From Iceland — BARCELONA: Great Scenery, Tragic History

BARCELONA: Great Scenery, Tragic History

Published February 11, 2005

A Sophisticated European Metropolis
A part of modern Barcelona’s allure is its multiple identities, the second city of Spain, the capital of Catalonia, the economic powerhouse of the peninsula and a sophisticated multicultural European metropolis. Through the vicissitudes of history and the repeated suppression of Catalan, Barcelona has acquired a random bilingualism that largely remains thirty years after Franco’s death, the undoubted resurgence in Catalan tempered by huge immigration from South America and other parts of Spain.
Home to over seven million people, with a huge industrial base and a massive Barcelona-based tourist trade, Catalonia subsidizes the rest of the country with millions of euro each year.

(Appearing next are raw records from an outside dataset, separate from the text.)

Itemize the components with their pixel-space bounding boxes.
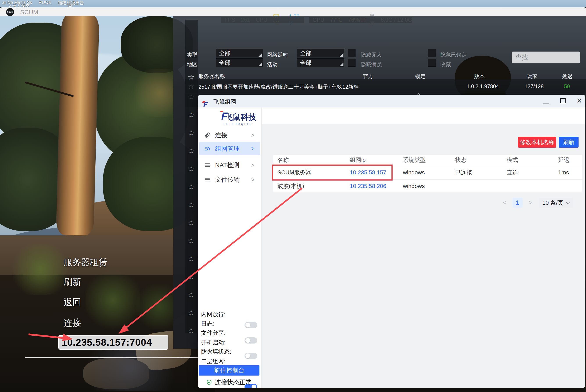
hide-locked-checkbox[interactable] bbox=[428, 49, 436, 57]
sidebar-item-connect[interactable]: 连接 > bbox=[199, 129, 260, 142]
sidebar-item-label: 组网管理 bbox=[215, 144, 240, 153]
column-server-name[interactable]: 服务器名称 bbox=[198, 73, 225, 80]
favorite-star-icon[interactable]: ☆ bbox=[188, 183, 194, 190]
next-page-button[interactable]: > bbox=[529, 199, 532, 206]
dropdown-triangle-icon bbox=[259, 53, 262, 56]
refresh-button[interactable]: 刷新 bbox=[559, 137, 579, 148]
menu-item-back[interactable]: 返回 bbox=[64, 296, 81, 308]
scum-window-title: SCUM bbox=[20, 9, 38, 16]
desktop-strip: ar No Man's Sk y 无人深空 RUOK 猫猫超级出击 .txt bbox=[0, 0, 586, 7]
tree-trunk bbox=[56, 16, 99, 236]
favorite-star-icon[interactable]: ☆ bbox=[188, 273, 194, 280]
column-ping[interactable]: 延迟 bbox=[562, 73, 573, 80]
connection-status-text: 连接状态正常 bbox=[215, 378, 252, 386]
member-name: 波波(本机) bbox=[277, 182, 304, 190]
pebbles bbox=[72, 345, 191, 391]
logs-toggle[interactable] bbox=[245, 338, 257, 344]
dropdown-triangle-icon bbox=[340, 62, 343, 66]
server-ip-input[interactable]: 10.235.58.157:7004 bbox=[58, 335, 168, 350]
rename-host-button[interactable]: 修改本机名称 bbox=[518, 137, 556, 148]
toggle-label-lan-passthrough: 内网放行: bbox=[201, 310, 225, 318]
member-os: windows bbox=[403, 183, 425, 190]
main-content bbox=[262, 108, 585, 388]
close-button[interactable]: × bbox=[577, 96, 582, 105]
prev-page-button[interactable]: < bbox=[503, 199, 506, 206]
server-players: 127/128 bbox=[525, 83, 544, 90]
hide-full-label: 隐藏满员 bbox=[361, 61, 382, 68]
column-locked[interactable]: 锁定 bbox=[415, 73, 426, 80]
network-search-icon bbox=[205, 146, 210, 152]
col-os-type: 系统类型 bbox=[403, 156, 426, 164]
sidebar-item-label: 连接 bbox=[215, 131, 227, 139]
sidebar-item-label: 文件传输 bbox=[215, 176, 240, 184]
favorites-checkbox[interactable] bbox=[428, 59, 436, 67]
favorites-label: 收藏 bbox=[440, 61, 451, 68]
toggle-label-autostart: 开机启动: bbox=[201, 339, 225, 346]
favorite-star-icon[interactable]: ☆ bbox=[188, 201, 194, 208]
member-mode: 直连 bbox=[507, 169, 518, 176]
lan-passthrough-toggle[interactable] bbox=[245, 322, 257, 328]
chevron-right-icon: > bbox=[251, 162, 255, 169]
menu-item-server-rental[interactable]: 服务器租赁 bbox=[64, 256, 107, 268]
favorite-star-icon[interactable]: ☆ bbox=[188, 237, 194, 244]
page-size-select[interactable]: 10 条/页 bbox=[539, 198, 573, 208]
file-share-toggle[interactable] bbox=[245, 353, 257, 359]
menu-item-refresh[interactable]: 刷新 bbox=[64, 276, 81, 288]
filter-latency-label: 网络延时 bbox=[267, 51, 288, 58]
favorite-star-icon[interactable]: ☆ bbox=[188, 111, 194, 118]
favorite-star-icon[interactable]: ☆ bbox=[188, 309, 194, 316]
toggle-label-file-share: 文件分享: bbox=[201, 329, 225, 337]
favorite-star-icon[interactable]: ☆ bbox=[188, 327, 194, 334]
favorite-star-icon[interactable]: ☆ bbox=[188, 291, 194, 298]
chevron-right-icon: > bbox=[251, 132, 255, 139]
member-latency: 1ms bbox=[558, 169, 569, 176]
hide-empty-label: 隐藏无人 bbox=[361, 51, 382, 58]
col-status: 状态 bbox=[455, 156, 467, 164]
window-titlebar[interactable] bbox=[198, 95, 585, 108]
filter-latency-dropdown[interactable]: 全部 bbox=[297, 49, 344, 58]
minimize-button[interactable] bbox=[543, 100, 549, 104]
column-official[interactable]: 官方 bbox=[363, 73, 374, 80]
toggle-label-firewall: 防火墙状态: bbox=[201, 348, 231, 356]
column-players[interactable]: 玩家 bbox=[527, 73, 538, 80]
table-header-row: 名称 组网ip 系统类型 状态 模式 延迟 bbox=[273, 155, 582, 166]
column-version[interactable]: 版本 bbox=[474, 73, 485, 80]
hide-full-checkbox[interactable] bbox=[348, 59, 356, 67]
annotation-highlight-box bbox=[272, 164, 393, 180]
table-row[interactable]: 波波(本机) 10.235.58.206 windows bbox=[273, 180, 582, 192]
go-to-console-button[interactable]: 前往控制台 bbox=[199, 365, 259, 376]
server-ping: 50 bbox=[564, 83, 570, 90]
favorite-star-icon[interactable]: ☆ bbox=[188, 165, 194, 172]
maximize-button[interactable] bbox=[560, 98, 566, 103]
paperclip-icon bbox=[205, 132, 210, 138]
favorite-star-icon[interactable]: ☆ bbox=[188, 255, 194, 262]
scum-app-icon: SCUM bbox=[6, 8, 14, 16]
pagination: < 1 > 10 条/页 bbox=[503, 198, 573, 208]
filter-region-dropdown[interactable]: 全部 bbox=[216, 58, 263, 67]
sidebar-item-nat-check[interactable]: NAT检测 > bbox=[199, 159, 260, 172]
sidebar-item-network-management[interactable]: 组网管理 > bbox=[199, 142, 260, 155]
content-top-strip bbox=[262, 108, 585, 124]
sidebar-item-file-transfer[interactable]: 文件传输 > bbox=[199, 173, 260, 186]
desktop-icon-label[interactable]: RUOK bbox=[38, 0, 51, 5]
member-os: windows bbox=[403, 169, 425, 176]
favorite-star-icon[interactable]: ☆ bbox=[188, 129, 194, 136]
menu-item-connect[interactable]: 连接 bbox=[64, 317, 81, 329]
page-number-button[interactable]: 1 bbox=[513, 198, 523, 208]
search-input[interactable] bbox=[512, 52, 580, 64]
window-title: 飞鼠组网 bbox=[213, 98, 236, 106]
feishu-network-window: F 飞鼠组网 × F 飞鼠科技 FEISHUQIYE 连接 > 组网管理 > N… bbox=[198, 95, 585, 388]
favorite-star-icon[interactable]: ☆ bbox=[188, 147, 194, 154]
dropdown-triangle-icon bbox=[340, 53, 343, 56]
favorite-star-icon[interactable]: ☆ bbox=[188, 219, 194, 226]
chevron-right-icon: > bbox=[251, 176, 255, 183]
member-ip-link[interactable]: 10.235.58.206 bbox=[350, 183, 386, 190]
filter-activity-dropdown[interactable]: 全部 bbox=[297, 58, 344, 67]
chevron-right-icon: > bbox=[251, 145, 255, 152]
hide-empty-checkbox[interactable] bbox=[348, 49, 356, 57]
grass-tuft bbox=[85, 270, 140, 330]
col-latency: 延迟 bbox=[558, 156, 570, 164]
member-status: 已连接 bbox=[455, 169, 472, 176]
toggle-label-logs: 日志: bbox=[201, 320, 214, 328]
filter-type-dropdown[interactable]: 全部 bbox=[216, 49, 263, 58]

Though Catalonian nationalism has no militant equivalent of the Basque Country’s E.T.A., Catalans are, understandably, pressing for ever more autonomy from Madrid, a demand that has received a generally sympathetic hearing from the current socialist government. For the opposition, Aznar’s centralist Partido Popular, this amounts to nothing less than creeping secession and has fuelled their fears that in the fullness of time Barcelona will add yet another personality to it already multiple identity, the capital of an independent European state.
Rambling Raval
If you should go astray one day on la Rambla, Barcelona’s principal tourist thoroughfare, and land at the feet of a midget sitting on a shiny steel bucket who offers you, for a price, naturally, your hallucinogenic heart’s desire, then you have probably wandered into Raval.

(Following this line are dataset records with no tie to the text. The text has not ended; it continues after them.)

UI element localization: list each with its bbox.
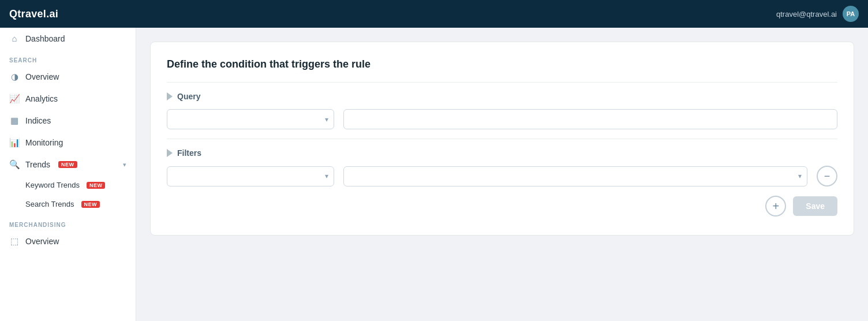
divider-top [167, 82, 837, 83]
divider-middle [167, 139, 837, 139]
search-trends-badge: NEW [81, 201, 100, 208]
remove-filter-button[interactable]: − [817, 166, 837, 186]
sidebar-item-overview[interactable]: ◑ Overview [0, 66, 136, 88]
query-form-row: ▾ [167, 109, 837, 129]
sidebar-item-analytics[interactable]: 📈 Analytics [0, 88, 136, 110]
sidebar: ⌂ Dashboard SEARCH ◑ Overview 📈 Analytic… [0, 28, 136, 321]
home-icon: ⌂ [9, 33, 20, 43]
analytics-icon: 📈 [9, 94, 20, 104]
filter-select-2[interactable] [343, 166, 807, 186]
sidebar-item-keyword-trends[interactable]: Keyword Trends NEW [0, 176, 136, 195]
filters-section-header: Filters [167, 148, 837, 158]
sidebar-item-dashboard[interactable]: ⌂ Dashboard [0, 28, 136, 49]
avatar: PA [843, 6, 859, 22]
main-content: Define the condition that triggers the r… [136, 28, 868, 321]
sidebar-label-analytics: Analytics [25, 94, 58, 103]
sidebar-item-trends[interactable]: 🔍 Trends NEW ▾ [0, 154, 136, 176]
rule-condition-card: Define the condition that triggers the r… [150, 42, 854, 236]
sidebar-label-monitoring: Monitoring [25, 138, 63, 147]
user-info: qtravel@qtravel.ai PA [776, 6, 859, 22]
card-title: Define the condition that triggers the r… [167, 58, 837, 70]
indices-icon: ▦ [9, 115, 20, 126]
query-text-input[interactable] [343, 109, 837, 129]
filter-select-1[interactable] [167, 166, 334, 186]
sidebar-section-merchandising: MERCHANDISING [0, 214, 136, 230]
sidebar-label-trends: Trends [25, 160, 50, 169]
filters-form-row: ▾ ▾ − [167, 166, 837, 186]
sidebar-section-search: SEARCH [0, 49, 136, 66]
query-section-label: Query [177, 92, 200, 101]
keyword-trends-label: Keyword Trends [25, 181, 80, 189]
sidebar-label-indices: Indices [25, 116, 51, 125]
sidebar-item-merch-overview[interactable]: ⬚ Overview [0, 230, 136, 252]
sidebar-item-indices[interactable]: ▦ Indices [0, 110, 136, 132]
save-button[interactable]: Save [793, 196, 837, 216]
trends-chevron-icon: ▾ [123, 161, 126, 169]
keyword-trends-badge: NEW [87, 182, 106, 189]
trends-icon: 🔍 [9, 159, 20, 170]
query-arrow-icon [167, 92, 173, 100]
trends-new-badge: NEW [58, 161, 77, 168]
app-logo: Qtravel.ai [9, 8, 58, 20]
add-filter-button[interactable]: + [765, 196, 786, 217]
plus-icon: + [772, 200, 779, 213]
overview-icon: ◑ [9, 72, 20, 82]
query-section-header: Query [167, 92, 837, 101]
filter-select2-wrapper: ▾ [343, 166, 807, 186]
filter-select1-wrapper: ▾ [167, 166, 334, 186]
search-trends-label: Search Trends [25, 200, 74, 208]
sidebar-label-overview: Overview [25, 72, 59, 81]
sidebar-label-dashboard: Dashboard [25, 34, 65, 43]
top-navigation: Qtravel.ai qtravel@qtravel.ai PA [0, 0, 868, 28]
query-select-wrapper: ▾ [167, 109, 334, 129]
filters-arrow-icon [167, 149, 173, 157]
merch-overview-icon: ⬚ [9, 236, 20, 247]
user-email: qtravel@qtravel.ai [776, 10, 837, 18]
actions-row: + Save [167, 196, 837, 217]
query-select[interactable] [167, 109, 334, 129]
sidebar-label-merch-overview: Overview [25, 237, 59, 246]
minus-icon: − [824, 170, 830, 182]
sidebar-item-monitoring[interactable]: 📊 Monitoring [0, 132, 136, 154]
filters-section-label: Filters [177, 148, 201, 158]
monitoring-icon: 📊 [9, 137, 20, 148]
sidebar-item-search-trends[interactable]: Search Trends NEW [0, 195, 136, 214]
main-layout: ⌂ Dashboard SEARCH ◑ Overview 📈 Analytic… [0, 28, 868, 321]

Diplomatically described by one guidebook as “a little rough around the edges”, Raval is home to the bohemian set, all manner of victimless crime and is possibly the most police-patrolled part of the city centre.
In times past the Chinatown of Barcelona, Raval is a sprawling working class barrio separated from more famous neighbourhoods, such as Barri
Gothic, by La Rambla.
In recent years the area has become a glorious ethnic hodgepodge with the Arab population increasingly dominant. Wander in on a Sunday afternoon to check out the unlicensed market and the good-natured game of tag between the marketing miscreants and any one of Barcelona’s three different police forces. Or enjoy the bizarre spectacle of 37 traditionally dressed Arabs playing improvised volleyball amid the sirens and the catcalls.

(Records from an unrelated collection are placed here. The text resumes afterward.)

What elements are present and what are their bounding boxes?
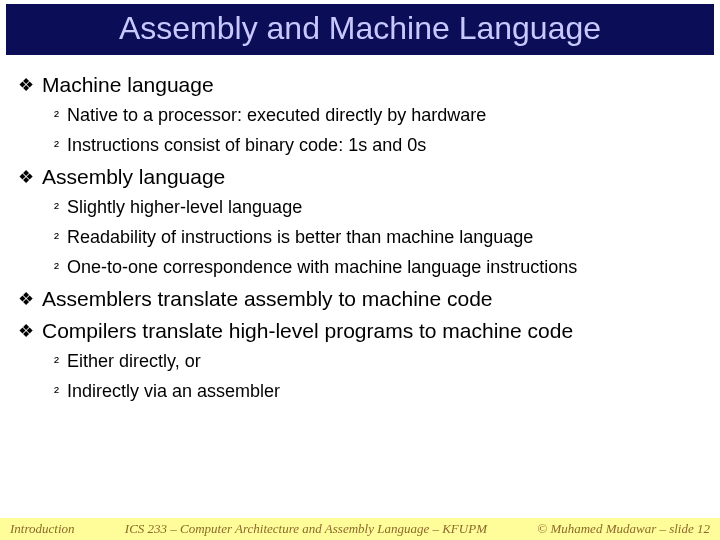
sub-icon: ² — [54, 227, 59, 249]
footer-center: ICS 233 – Computer Architecture and Asse… — [75, 521, 538, 537]
diamond-icon: ❖ — [18, 165, 34, 189]
bullet-l1: ❖Assembly language — [18, 165, 702, 189]
bullet-l1: ❖Assemblers translate assembly to machin… — [18, 287, 702, 311]
bullet-l2: ²Readability of instructions is better t… — [54, 227, 702, 249]
bullet-text: Assembly language — [42, 165, 225, 189]
bullet-text: Readability of instructions is better th… — [67, 227, 533, 248]
bullet-text: One-to-one correspondence with machine l… — [67, 257, 577, 278]
bullet-text: Assemblers translate assembly to machine… — [42, 287, 493, 311]
diamond-icon: ❖ — [18, 319, 34, 343]
slide-title: Assembly and Machine Language — [6, 8, 714, 49]
slide-content: ❖Machine language ²Native to a processor… — [0, 55, 720, 403]
sub-icon: ² — [54, 351, 59, 373]
bullet-l2: ²Instructions consist of binary code: 1s… — [54, 135, 702, 157]
bullet-text: Instructions consist of binary code: 1s … — [67, 135, 426, 156]
bullet-text: Either directly, or — [67, 351, 201, 372]
diamond-icon: ❖ — [18, 287, 34, 311]
bullet-text: Machine language — [42, 73, 214, 97]
bullet-l2: ²Indirectly via an assembler — [54, 381, 702, 403]
footer-left: Introduction — [10, 521, 75, 537]
bullet-l2: ²Slightly higher-level language — [54, 197, 702, 219]
sub-icon: ² — [54, 257, 59, 279]
footer-right: © Muhamed Mudawar – slide 12 — [537, 521, 710, 537]
sub-icon: ² — [54, 105, 59, 127]
bullet-l2: ²One-to-one correspondence with machine … — [54, 257, 702, 279]
bullet-text: Indirectly via an assembler — [67, 381, 280, 402]
sub-icon: ² — [54, 381, 59, 403]
bullet-l2: ²Native to a processor: executed directl… — [54, 105, 702, 127]
bullet-text: Compilers translate high-level programs … — [42, 319, 573, 343]
bullet-text: Slightly higher-level language — [67, 197, 302, 218]
bullet-l1: ❖Machine language — [18, 73, 702, 97]
slide-footer: Introduction ICS 233 – Computer Architec… — [0, 518, 720, 540]
diamond-icon: ❖ — [18, 73, 34, 97]
bullet-l2: ²Either directly, or — [54, 351, 702, 373]
bullet-text: Native to a processor: executed directly… — [67, 105, 486, 126]
sub-icon: ² — [54, 197, 59, 219]
sub-icon: ² — [54, 135, 59, 157]
title-bar: Assembly and Machine Language — [6, 4, 714, 55]
bullet-l1: ❖Compilers translate high-level programs… — [18, 319, 702, 343]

But hurry while it’s still there! A combination of a central location, cheap property prices and abandoned lots have those pesky developers sniffing round and it may not be long before radical chic Raval becomes as overpriced and over-hyped as its more fashionable guide book neighbours.
A Brief History
Tucked between the Spanish central plain and the south of France, with Andorra for a pillow, Catalonia is the wealthiest and most powerful autonomous region in the Iberian Peninsula.
But it wasn’t always thus for the province and it dominant capital, Barcelona. After declaring itself independent of the Frankish empire in the 11th century, Catalonian monarchs arranged a political marriage with the neighbouring kings of Aragón, and Barcelona became the metropolis for an empire that stretched across the Mediterranean, kicking off what became known as the Catalan golden age. And that’s when it all started to go terribly wrong.
War and Black Death
A serious bout of Black Death decimated the city in the 1300s and the region had barely recovered when the Kings of Aragón had the temerity to switch political horses, cozying up to their other regional neighbour Castilla, leaving Catalonia firmly out in the cold.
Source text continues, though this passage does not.